■ Directions ■
Reproduce the entries verbatim; no pictures.

━━━ The data ━━━

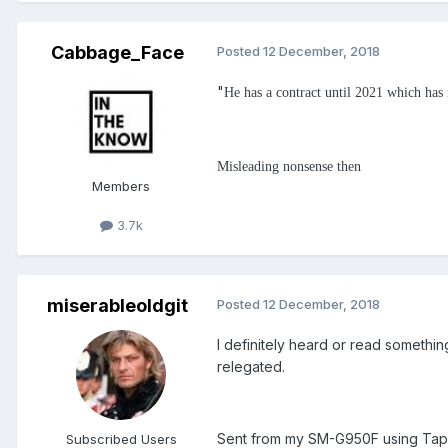
Cabbage_Face
Posted
12 December, 2018
"
He has a contract until 2021 which has 
Misleading nonsense then
Members
3.7k
miserableoldgit
Posted
12 December, 2018
I definitely heard or read somethi
relegated.
Sent from my SM-G950F using Tap
Subscribed Users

━━━

■ Task solution ■
Cabbage_Face
Posted
12 December, 2018
"
He has a contract until 2021 which has 
Misleading nonsense then
Members
3.7k
miserableoldgit
Posted
12 December, 2018
I definitely heard or read somethi
relegated.
Sent from my SM-G950F using Tap
Subscribed Users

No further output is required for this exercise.